De Gaulle et les rédacteurs de notre Constitution ont sacralisé ainsi un principe autant protecteur que fondateur, forgé par mille ans d’histoire de France.

A l’extérieur, pour résister hier au Saint-Empire romain germanique et à la Papauté, puis en 1958 pour s’opposer aux visées hégémoniques des deux superpuissances américaine et soviétique, mais aussi à la prétention de souveraineté absolue d’une Europe supranationale balbutiante. A l’intérieur, pour contenir hier les féodaux, en 1958 le gouvernement des juges, des experts ou encore les puissances d’argent.

La Constitution de 1958, tirant les enseignements de notre longue histoire et mettant au centre de nos institutions le peuple souverain, fait apparaître de Gaulle comme le dernier des Capétiens et le premier des souverainistes.

Las, il a suffi de quelques décennies pour que le socle de nos institutions soit dynamité par ceux-là mêmes qui auraient dû le protéger.

Le coup majeur porté à notre Constitution et son fondement qu’est la souveraineté fut la reconnaissance de la primauté du droit communautaire sur la loi nationale en mettant fin au principe juridique fondamental dit de la « loi-écran » : aujourd’hui, une majorité parlementaire issue des urnes ne peut plus aller à l’encontre d’un texte communautaire édicté par la bureaucratie bruxelloise.

La ratification de la Convention européenne des droits de l’homme donna ensuite le droit au juge étranger de s’immiscer dans nos affaires intérieures. De Gaulle avait pourtant toujours refusé de la ratifier, arguant que la patrie des droits de l’homme signait ces conventions pour la forme, mais qu’elle n’avait pas besoin d’un juge pour savoir comment les appliquer. La ratification se fit en catimini par Alain Poher, un président de la République par intérim…

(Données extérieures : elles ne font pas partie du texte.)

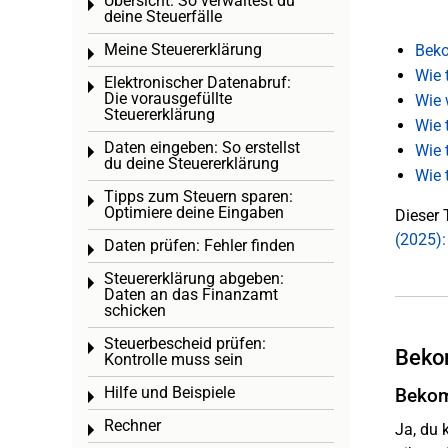
Übersicht: So verwaltest du
Toggle menu
deine Steuerfälle
Meine Steuererklärung
Beko
Toggle menu
Wie 
Elektronischer Datenabruf:
Toggle menu
Die vorausgefüllte
Wie 
Steuererklärung
Wie 
Daten eingeben: So erstellst
Wie 
Toggle menu
du deine Steuererklärung
Wie 
Tipps zum Steuern sparen:
Toggle menu
Optimiere deine Eingaben
Dieser 
(2025)
Daten prüfen: Fehler finden
Toggle menu
Steuererklärung abgeben:
Toggle menu
Daten an das Finanzamt
schicken
Steuerbescheid prüfen:
Toggle menu
Bekom
Kontrolle muss sein
Hilfe und Beispiele
Bekom
Toggle menu
Rechner
Ja, du 
Toggle menu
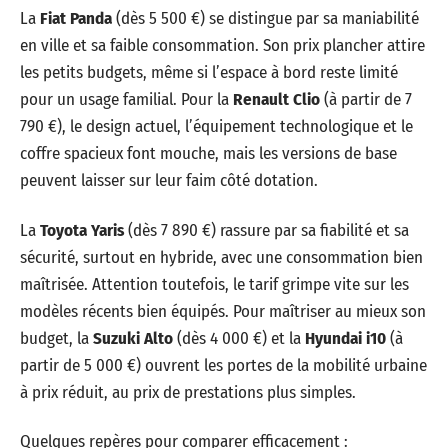
La
Fiat Panda
(dès 5 500 €) se distingue par sa maniabilité
en ville et sa faible consommation. Son prix plancher attire
les petits budgets, même si l’espace à bord reste limité
pour un usage familial. Pour la
Renault Clio
(à partir de 7
790 €), le design actuel, l’équipement technologique et le
coffre spacieux font mouche, mais les versions de base
peuvent laisser sur leur faim côté dotation.
La
Toyota Yaris
(dès 7 890 €) rassure par sa fiabilité et sa
sécurité, surtout en hybride, avec une consommation bien
maîtrisée. Attention toutefois, le tarif grimpe vite sur les
modèles récents bien équipés. Pour maîtriser au mieux son
budget, la
Suzuki Alto
(dès 4 000 €) et la
Hyundai i10
(à
partir de 5 000 €) ouvrent les portes de la mobilité urbaine
à prix réduit, au prix de prestations plus simples.
Quelques repères pour comparer efficacement :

Avec le traité de Maastricht, un autre cap fut franchi : celui du passage du vote à l’unanimité au vote à la majorité dans des domaines essentiels. En 1965, de Gaulle avait refusé un tel abandon de souveraineté en pratiquant la politique de la chaise vide et en obtenant au final le compromis du Luxembourg.

A partir du traité de Maastricht, véritable abdication de la souveraineté du peuple, notre Constitution cesse d’être notre loi suprême au même titre que le peuple français cesse d’être souverain. Pour preuve, les traités ne sont plus négociés dans les limites et le cadre fixés par la Constitution, mais c’est au contraire cette dernière qui s’adapte, à coups de révisions, aux nouveaux traités et transferts de souveraineté successifs.

Et lorsqu’un traité est rejeté par referendum par le peuple souverain, ses propres représentants, le président de la République et le parlement, passent outre en votant une copie conforme de ce dernier deux ans plus tard.

Ainsi, l’arbitrage présidentiel, le contrôle de constitutionnalité des traités et le recours au referendum populaire, qui étaient les trois garanties constitutionnelles de sauvegarde de la souveraineté nationale, ont été les unes après les autres contournées par nos gouvernants, pressés d’entrer dans une servitude volontaire et acceptant de se soumettre au principe de souveraineté limitée.

Or, la liberté des peuples n’existe que par l’exercice de leur souveraineté, seule garante de leur indépendance nationale.

Cette liberté, les peuples européens la reconquièrent, scrutin après scrutin partout sur le vieux continent. Cette volonté de se réapproprier son destin secoue le joug fédéraliste de Rome à Vienne en passant par Varsovie, Prague, Bratislava….

Contrairement aux prédictions les plus insensées des technocrates mondialistes, le concept d’Etat-Nation n’est nullement dépassé. Il est plus que jamais vivant, car il repose sur le fondement inaliénable du droit des peuples à disposer d’eux-mêmes et réaffirme avec force que la démocratie se confond avec la souveraineté.

N’en déplaise à Jean-Claude Juncker, Emmanuel Macron ou encore Angela Merkel, les choix démocratiques demeurent supérieurs aux traités européens, c’est l’esprit même de notre République et de nos institutions et c’est tout l’enjeu des élections européennes du printemps 2019.